The International Atomic Energy Agency (IAEA) will continue providing assistance to the countries who want to develop small and medium-sized reactors (SMRs), IAEA Director General Yukiya Amano told reporters at the IAEA International Ministerial Conference on Nuclear Power in the 21st Century held in St. Petersburg on 27-29 June, BelTA has learnt.
“We follow with great interest the technological development in this field and we provide assistance to the countries who want to pursue SMR programs,” Yukiya Amano noted. According to the IAEA, small and medium-sized reactors have a number of advantages: they are compact, not very expensive, safe and reliable and can be produced at a regular industrial company. “Such reactors will benefit countries who do not operate large power grids,” Yukiya Amano added.

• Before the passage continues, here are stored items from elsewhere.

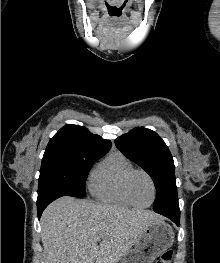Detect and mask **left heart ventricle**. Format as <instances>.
I'll use <instances>...</instances> for the list:
<instances>
[{"mask_svg": "<svg viewBox=\"0 0 220 263\" xmlns=\"http://www.w3.org/2000/svg\"><path fill=\"white\" fill-rule=\"evenodd\" d=\"M131 193L134 200L141 205L148 204L152 199V188L148 179L141 174L134 176L131 183Z\"/></svg>", "mask_w": 220, "mask_h": 263, "instance_id": "1", "label": "left heart ventricle"}]
</instances>
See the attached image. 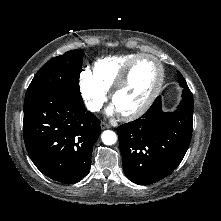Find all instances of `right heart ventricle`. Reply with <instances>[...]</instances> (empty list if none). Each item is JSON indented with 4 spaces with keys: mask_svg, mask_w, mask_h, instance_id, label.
<instances>
[{
    "mask_svg": "<svg viewBox=\"0 0 221 221\" xmlns=\"http://www.w3.org/2000/svg\"><path fill=\"white\" fill-rule=\"evenodd\" d=\"M139 53H127L98 59L92 66L95 81L106 91H110L125 65Z\"/></svg>",
    "mask_w": 221,
    "mask_h": 221,
    "instance_id": "e07e8e85",
    "label": "right heart ventricle"
}]
</instances>
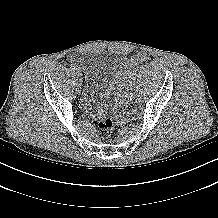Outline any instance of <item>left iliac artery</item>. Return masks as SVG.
Listing matches in <instances>:
<instances>
[{
    "mask_svg": "<svg viewBox=\"0 0 218 218\" xmlns=\"http://www.w3.org/2000/svg\"><path fill=\"white\" fill-rule=\"evenodd\" d=\"M126 91H127L128 93H129V92H130V93H133V92H134V89H133L132 86H128Z\"/></svg>",
    "mask_w": 218,
    "mask_h": 218,
    "instance_id": "left-iliac-artery-1",
    "label": "left iliac artery"
}]
</instances>
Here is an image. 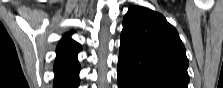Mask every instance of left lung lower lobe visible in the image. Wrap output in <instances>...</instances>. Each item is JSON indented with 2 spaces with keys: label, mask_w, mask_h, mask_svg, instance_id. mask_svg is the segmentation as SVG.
<instances>
[{
  "label": "left lung lower lobe",
  "mask_w": 223,
  "mask_h": 88,
  "mask_svg": "<svg viewBox=\"0 0 223 88\" xmlns=\"http://www.w3.org/2000/svg\"><path fill=\"white\" fill-rule=\"evenodd\" d=\"M119 88H169L165 85L149 82L136 72L118 65Z\"/></svg>",
  "instance_id": "obj_1"
}]
</instances>
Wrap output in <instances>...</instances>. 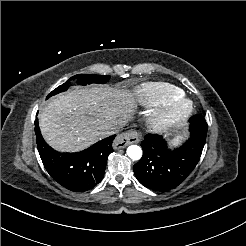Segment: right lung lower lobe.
<instances>
[{
    "mask_svg": "<svg viewBox=\"0 0 246 246\" xmlns=\"http://www.w3.org/2000/svg\"><path fill=\"white\" fill-rule=\"evenodd\" d=\"M37 148L51 177L65 188L84 192L94 188L103 178L108 155L113 152L115 135L103 139L77 153H59L42 138L38 120L35 121Z\"/></svg>",
    "mask_w": 246,
    "mask_h": 246,
    "instance_id": "right-lung-lower-lobe-1",
    "label": "right lung lower lobe"
}]
</instances>
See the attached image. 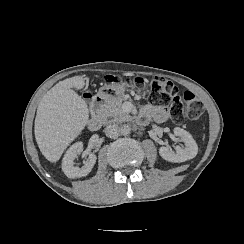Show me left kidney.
Wrapping results in <instances>:
<instances>
[{"label": "left kidney", "instance_id": "left-kidney-1", "mask_svg": "<svg viewBox=\"0 0 244 244\" xmlns=\"http://www.w3.org/2000/svg\"><path fill=\"white\" fill-rule=\"evenodd\" d=\"M173 131L174 134L179 136L182 142L185 143V148L176 146V152H174L170 147L163 146L159 149L160 156L163 159L174 163H180L193 159L198 153V146L192 135L180 127H175Z\"/></svg>", "mask_w": 244, "mask_h": 244}]
</instances>
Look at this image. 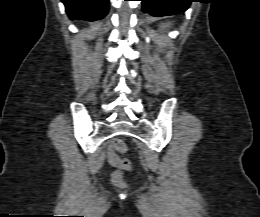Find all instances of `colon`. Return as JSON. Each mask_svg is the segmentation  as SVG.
Listing matches in <instances>:
<instances>
[{"instance_id":"5ec220e1","label":"colon","mask_w":260,"mask_h":217,"mask_svg":"<svg viewBox=\"0 0 260 217\" xmlns=\"http://www.w3.org/2000/svg\"><path fill=\"white\" fill-rule=\"evenodd\" d=\"M112 147L117 149L119 152H124L126 146L120 139H114L111 142ZM131 169V162L128 159L118 160L117 169L111 175V181L116 186H124L125 180L123 177L124 171H129Z\"/></svg>"}]
</instances>
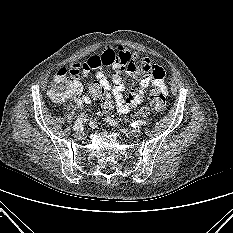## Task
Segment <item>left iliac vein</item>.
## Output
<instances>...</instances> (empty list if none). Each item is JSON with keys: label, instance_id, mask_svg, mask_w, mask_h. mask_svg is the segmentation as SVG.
Wrapping results in <instances>:
<instances>
[{"label": "left iliac vein", "instance_id": "1", "mask_svg": "<svg viewBox=\"0 0 233 233\" xmlns=\"http://www.w3.org/2000/svg\"><path fill=\"white\" fill-rule=\"evenodd\" d=\"M122 131H123V132H124V131L126 132L125 129H122ZM129 134H131L132 136L137 137V136H139V135L141 134V130H139V129L130 130V131H129Z\"/></svg>", "mask_w": 233, "mask_h": 233}]
</instances>
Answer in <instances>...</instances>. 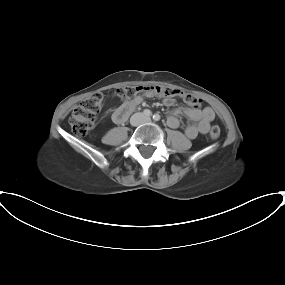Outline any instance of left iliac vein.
Masks as SVG:
<instances>
[{
    "label": "left iliac vein",
    "mask_w": 285,
    "mask_h": 285,
    "mask_svg": "<svg viewBox=\"0 0 285 285\" xmlns=\"http://www.w3.org/2000/svg\"><path fill=\"white\" fill-rule=\"evenodd\" d=\"M144 121H145V122H149V121H150V118L146 117V118L144 119Z\"/></svg>",
    "instance_id": "obj_1"
}]
</instances>
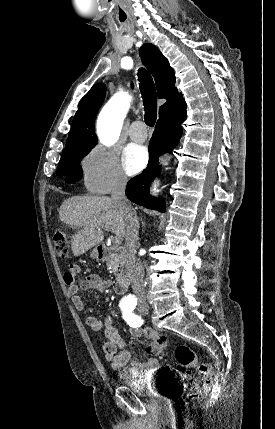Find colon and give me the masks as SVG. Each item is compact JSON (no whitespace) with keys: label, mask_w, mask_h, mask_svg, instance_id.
Wrapping results in <instances>:
<instances>
[{"label":"colon","mask_w":275,"mask_h":429,"mask_svg":"<svg viewBox=\"0 0 275 429\" xmlns=\"http://www.w3.org/2000/svg\"><path fill=\"white\" fill-rule=\"evenodd\" d=\"M54 249L58 256L67 258L69 256V245L66 237L60 231L54 234ZM166 349V339L163 337L157 343L156 352L163 354ZM175 359L184 373L178 374L172 369L169 371L176 377L182 379L181 387L183 393L181 402L190 405L198 402L208 392L212 383V369L202 362L197 354L186 345H179L175 349ZM202 376V381L200 379Z\"/></svg>","instance_id":"5ec220e1"}]
</instances>
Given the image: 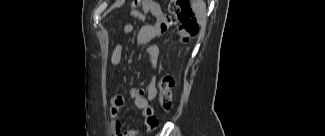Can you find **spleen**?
<instances>
[{
  "label": "spleen",
  "mask_w": 325,
  "mask_h": 136,
  "mask_svg": "<svg viewBox=\"0 0 325 136\" xmlns=\"http://www.w3.org/2000/svg\"><path fill=\"white\" fill-rule=\"evenodd\" d=\"M200 4H201V10L198 13V17L199 18H204L205 17V4H204L203 1H201Z\"/></svg>",
  "instance_id": "1"
}]
</instances>
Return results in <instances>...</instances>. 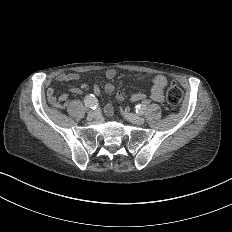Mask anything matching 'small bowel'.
<instances>
[{"label":"small bowel","instance_id":"1","mask_svg":"<svg viewBox=\"0 0 232 232\" xmlns=\"http://www.w3.org/2000/svg\"><path fill=\"white\" fill-rule=\"evenodd\" d=\"M119 72L120 71L115 70V69H106L102 72V76L106 80H112L113 78H115L118 75ZM78 78H79V75L75 72L60 73L56 76V80L58 82L73 81V80H77ZM149 79L153 83V87L150 90V96H151L152 100H154L156 102H163L164 101L163 87L167 83V78L163 74L154 73V74L150 75ZM64 91L72 92V93H80L81 89L79 87H68V88H65ZM55 92H56V89L54 87L47 88V93L49 95H52ZM94 92L96 95H100L101 90H100V87L98 85L94 86ZM124 97H125V93L123 91H120L117 93V98L119 100H123ZM143 98H144V93L140 92V91L134 92L131 95V99L133 101H138V100H141ZM104 110L108 114H111L113 112V105L111 103H106L104 105Z\"/></svg>","mask_w":232,"mask_h":232}]
</instances>
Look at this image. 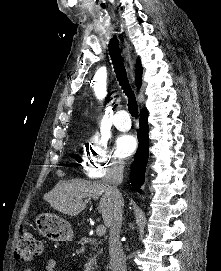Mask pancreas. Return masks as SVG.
<instances>
[{
    "label": "pancreas",
    "mask_w": 221,
    "mask_h": 271,
    "mask_svg": "<svg viewBox=\"0 0 221 271\" xmlns=\"http://www.w3.org/2000/svg\"><path fill=\"white\" fill-rule=\"evenodd\" d=\"M78 242H80V245H87L88 237H78ZM95 251L96 253L94 257H89L87 263H84L85 271H92V265L96 263L97 255H99V253H102L103 249L102 247H97V245H95Z\"/></svg>",
    "instance_id": "obj_1"
}]
</instances>
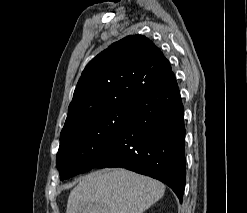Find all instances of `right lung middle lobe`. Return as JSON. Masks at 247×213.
<instances>
[{"instance_id":"1","label":"right lung middle lobe","mask_w":247,"mask_h":213,"mask_svg":"<svg viewBox=\"0 0 247 213\" xmlns=\"http://www.w3.org/2000/svg\"><path fill=\"white\" fill-rule=\"evenodd\" d=\"M130 100L121 101L60 136L56 157L60 179L91 170L104 147L131 113Z\"/></svg>"}]
</instances>
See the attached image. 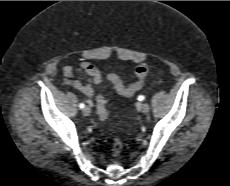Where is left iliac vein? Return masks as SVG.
<instances>
[{"mask_svg": "<svg viewBox=\"0 0 230 186\" xmlns=\"http://www.w3.org/2000/svg\"><path fill=\"white\" fill-rule=\"evenodd\" d=\"M138 108L144 113L147 114L150 110V106L148 103L144 102V103H139L138 104Z\"/></svg>", "mask_w": 230, "mask_h": 186, "instance_id": "left-iliac-vein-1", "label": "left iliac vein"}]
</instances>
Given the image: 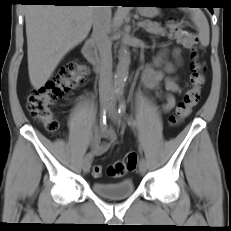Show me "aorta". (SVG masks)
I'll return each instance as SVG.
<instances>
[{
    "mask_svg": "<svg viewBox=\"0 0 231 231\" xmlns=\"http://www.w3.org/2000/svg\"><path fill=\"white\" fill-rule=\"evenodd\" d=\"M129 65H130V52L127 45L123 44L120 48L119 62L114 77V89L116 91L123 90L124 84L128 78Z\"/></svg>",
    "mask_w": 231,
    "mask_h": 231,
    "instance_id": "1",
    "label": "aorta"
}]
</instances>
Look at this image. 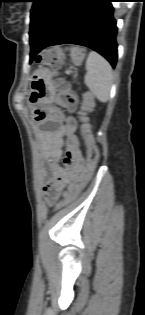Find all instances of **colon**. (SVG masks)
<instances>
[{
    "instance_id": "5ec220e1",
    "label": "colon",
    "mask_w": 145,
    "mask_h": 315,
    "mask_svg": "<svg viewBox=\"0 0 145 315\" xmlns=\"http://www.w3.org/2000/svg\"><path fill=\"white\" fill-rule=\"evenodd\" d=\"M62 50L60 48H49L44 50L38 57V61L49 67H58L62 62ZM71 60L75 64H80L84 58V51L80 48L70 49ZM77 104L76 94L69 89L65 83H60L56 96V105L63 110H74ZM93 105V100L90 96H86L83 103V111L89 110ZM84 141L87 152V164L82 177L68 188L64 194V199L60 206L67 205L77 197L81 189L90 180L92 174L97 168L99 162V150L94 142L92 135L89 133V128L86 124L82 128Z\"/></svg>"
}]
</instances>
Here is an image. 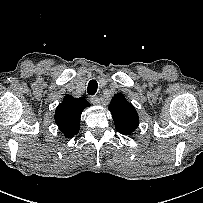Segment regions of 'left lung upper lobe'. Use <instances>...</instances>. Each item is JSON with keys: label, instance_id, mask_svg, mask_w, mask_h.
I'll use <instances>...</instances> for the list:
<instances>
[{"label": "left lung upper lobe", "instance_id": "obj_1", "mask_svg": "<svg viewBox=\"0 0 203 203\" xmlns=\"http://www.w3.org/2000/svg\"><path fill=\"white\" fill-rule=\"evenodd\" d=\"M108 108L119 133L129 135L137 129L139 116L134 106L126 100L123 94H115Z\"/></svg>", "mask_w": 203, "mask_h": 203}]
</instances>
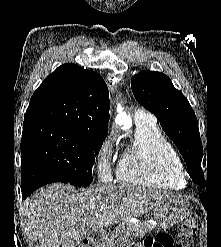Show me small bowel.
Masks as SVG:
<instances>
[{
	"label": "small bowel",
	"instance_id": "c3829d8e",
	"mask_svg": "<svg viewBox=\"0 0 221 247\" xmlns=\"http://www.w3.org/2000/svg\"><path fill=\"white\" fill-rule=\"evenodd\" d=\"M139 247H147V246H146L145 243H144L143 245H140Z\"/></svg>",
	"mask_w": 221,
	"mask_h": 247
}]
</instances>
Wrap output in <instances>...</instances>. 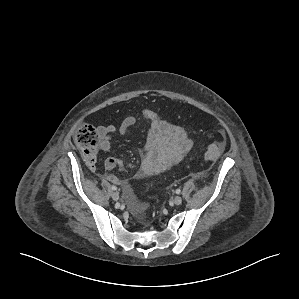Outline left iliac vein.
<instances>
[{
    "label": "left iliac vein",
    "mask_w": 299,
    "mask_h": 299,
    "mask_svg": "<svg viewBox=\"0 0 299 299\" xmlns=\"http://www.w3.org/2000/svg\"><path fill=\"white\" fill-rule=\"evenodd\" d=\"M175 205H180L182 203V197L176 196L173 200Z\"/></svg>",
    "instance_id": "1"
}]
</instances>
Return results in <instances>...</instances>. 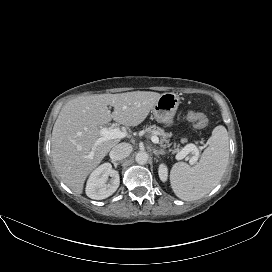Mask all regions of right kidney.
I'll return each mask as SVG.
<instances>
[{"label":"right kidney","mask_w":272,"mask_h":272,"mask_svg":"<svg viewBox=\"0 0 272 272\" xmlns=\"http://www.w3.org/2000/svg\"><path fill=\"white\" fill-rule=\"evenodd\" d=\"M109 176L111 179L107 183ZM119 184V172L112 169L111 164L105 163L91 173L87 181L86 194L91 199L102 200L111 196L117 190Z\"/></svg>","instance_id":"ca27d5eb"}]
</instances>
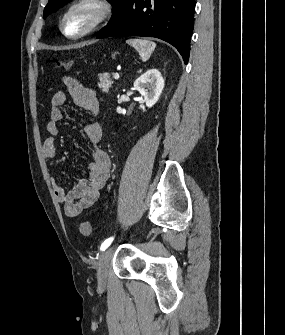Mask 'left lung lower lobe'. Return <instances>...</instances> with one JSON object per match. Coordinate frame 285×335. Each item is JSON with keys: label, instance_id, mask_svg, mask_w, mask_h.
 I'll return each mask as SVG.
<instances>
[{"label": "left lung lower lobe", "instance_id": "1", "mask_svg": "<svg viewBox=\"0 0 285 335\" xmlns=\"http://www.w3.org/2000/svg\"><path fill=\"white\" fill-rule=\"evenodd\" d=\"M194 9L195 0H121L97 38L119 35L156 37L173 45L187 64Z\"/></svg>", "mask_w": 285, "mask_h": 335}]
</instances>
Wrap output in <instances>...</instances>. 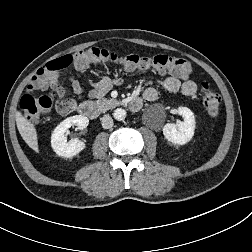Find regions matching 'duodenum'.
I'll return each instance as SVG.
<instances>
[{
  "mask_svg": "<svg viewBox=\"0 0 252 252\" xmlns=\"http://www.w3.org/2000/svg\"><path fill=\"white\" fill-rule=\"evenodd\" d=\"M129 108L136 112L142 107V99L134 98L129 103ZM78 113L86 118L95 119L99 115V107L93 101L82 102L77 106Z\"/></svg>",
  "mask_w": 252,
  "mask_h": 252,
  "instance_id": "obj_1",
  "label": "duodenum"
}]
</instances>
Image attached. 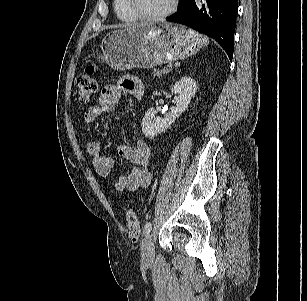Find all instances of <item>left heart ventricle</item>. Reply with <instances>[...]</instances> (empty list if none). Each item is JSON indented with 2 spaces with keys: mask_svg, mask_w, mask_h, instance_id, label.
<instances>
[{
  "mask_svg": "<svg viewBox=\"0 0 307 301\" xmlns=\"http://www.w3.org/2000/svg\"><path fill=\"white\" fill-rule=\"evenodd\" d=\"M172 0H136L139 9L145 14H158L165 11Z\"/></svg>",
  "mask_w": 307,
  "mask_h": 301,
  "instance_id": "1",
  "label": "left heart ventricle"
}]
</instances>
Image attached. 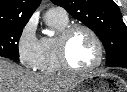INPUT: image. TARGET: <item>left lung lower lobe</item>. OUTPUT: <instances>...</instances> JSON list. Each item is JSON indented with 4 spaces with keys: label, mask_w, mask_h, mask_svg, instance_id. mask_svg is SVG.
<instances>
[{
    "label": "left lung lower lobe",
    "mask_w": 127,
    "mask_h": 92,
    "mask_svg": "<svg viewBox=\"0 0 127 92\" xmlns=\"http://www.w3.org/2000/svg\"><path fill=\"white\" fill-rule=\"evenodd\" d=\"M110 67H123L127 68V56L117 58L110 63H107Z\"/></svg>",
    "instance_id": "obj_1"
}]
</instances>
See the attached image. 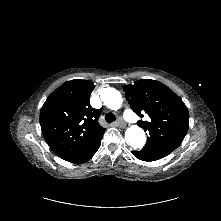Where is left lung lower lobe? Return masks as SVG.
I'll return each instance as SVG.
<instances>
[{"instance_id":"obj_1","label":"left lung lower lobe","mask_w":221,"mask_h":221,"mask_svg":"<svg viewBox=\"0 0 221 221\" xmlns=\"http://www.w3.org/2000/svg\"><path fill=\"white\" fill-rule=\"evenodd\" d=\"M132 154L142 160V161H156V160H159L161 159L162 157L160 156H155V155H151V154H147L145 152H142V151H132Z\"/></svg>"}]
</instances>
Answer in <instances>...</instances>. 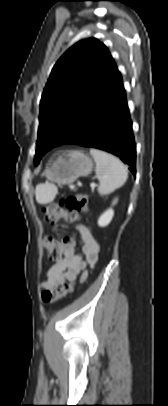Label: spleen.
<instances>
[{
  "label": "spleen",
  "instance_id": "spleen-1",
  "mask_svg": "<svg viewBox=\"0 0 168 406\" xmlns=\"http://www.w3.org/2000/svg\"><path fill=\"white\" fill-rule=\"evenodd\" d=\"M90 154L96 163L95 173L100 182V195L110 194L126 182L127 167L117 157L98 149H91ZM56 193L57 187L48 182L36 187V198L40 203L53 201Z\"/></svg>",
  "mask_w": 168,
  "mask_h": 406
}]
</instances>
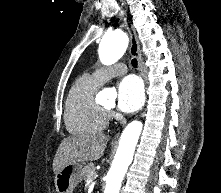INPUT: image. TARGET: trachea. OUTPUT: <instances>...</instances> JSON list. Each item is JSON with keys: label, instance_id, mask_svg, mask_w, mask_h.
Returning <instances> with one entry per match:
<instances>
[{"label": "trachea", "instance_id": "trachea-1", "mask_svg": "<svg viewBox=\"0 0 221 193\" xmlns=\"http://www.w3.org/2000/svg\"><path fill=\"white\" fill-rule=\"evenodd\" d=\"M131 63L134 68H137V60L135 58L132 59Z\"/></svg>", "mask_w": 221, "mask_h": 193}]
</instances>
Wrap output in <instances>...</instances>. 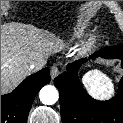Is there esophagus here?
<instances>
[{"label":"esophagus","mask_w":123,"mask_h":123,"mask_svg":"<svg viewBox=\"0 0 123 123\" xmlns=\"http://www.w3.org/2000/svg\"><path fill=\"white\" fill-rule=\"evenodd\" d=\"M59 68L57 65H53L51 67V70H50V75H51V78L54 79L56 76L59 75Z\"/></svg>","instance_id":"1"}]
</instances>
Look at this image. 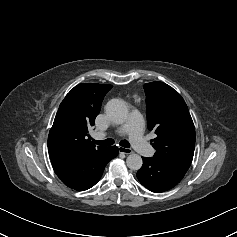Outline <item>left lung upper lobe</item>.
<instances>
[{
    "label": "left lung upper lobe",
    "instance_id": "5c2ea615",
    "mask_svg": "<svg viewBox=\"0 0 237 237\" xmlns=\"http://www.w3.org/2000/svg\"><path fill=\"white\" fill-rule=\"evenodd\" d=\"M148 129L159 161L188 170L194 155L195 129L181 95L163 82L144 85Z\"/></svg>",
    "mask_w": 237,
    "mask_h": 237
}]
</instances>
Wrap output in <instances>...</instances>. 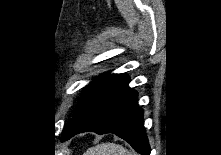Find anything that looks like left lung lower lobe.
Returning a JSON list of instances; mask_svg holds the SVG:
<instances>
[{"label": "left lung lower lobe", "instance_id": "obj_1", "mask_svg": "<svg viewBox=\"0 0 221 155\" xmlns=\"http://www.w3.org/2000/svg\"><path fill=\"white\" fill-rule=\"evenodd\" d=\"M128 82L124 74L106 77L88 97L62 140L86 131L114 133L141 155H150L143 112L137 105V93L128 87Z\"/></svg>", "mask_w": 221, "mask_h": 155}]
</instances>
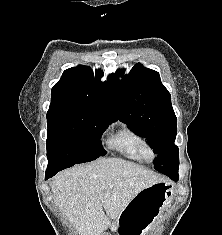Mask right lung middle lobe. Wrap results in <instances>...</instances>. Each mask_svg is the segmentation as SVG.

Director General of the Nuclear Energy Agency (NEA) of the Organization for Economic Cooperation and Development (OECD) Luis Echavarri said that this question was raised during one of the sessions of the conference. Several countries have been working on SMR designs. Luis Echavarri thinks that such reactors will enter the market in four-eight years’ time. Large reactors are difficult to incorporate into underdeveloped power systems. “The countries which lack financing for the construction of large rectors will be able to solve this problem using small and medium reactors,” Luis Echavarri noted.
The development of small and medium-sized reactors is an example of the diversification of technologies for supplying the demand of the countries and regions with limited possibilities. The final resolution of the IAEA conference in St. Petersburg reads that small and medium-sized designs can be effectively used for wider nuclear energy production in the regions which do not have large power grids and in geographically isolated regions.
However, the conference participants stated that in global terms and in terms of increasing the stability of future nuclear systems the key development areas of nuclear power technologies are fast neutron reactors, closed fuel cycle and nuclear fuel recycling.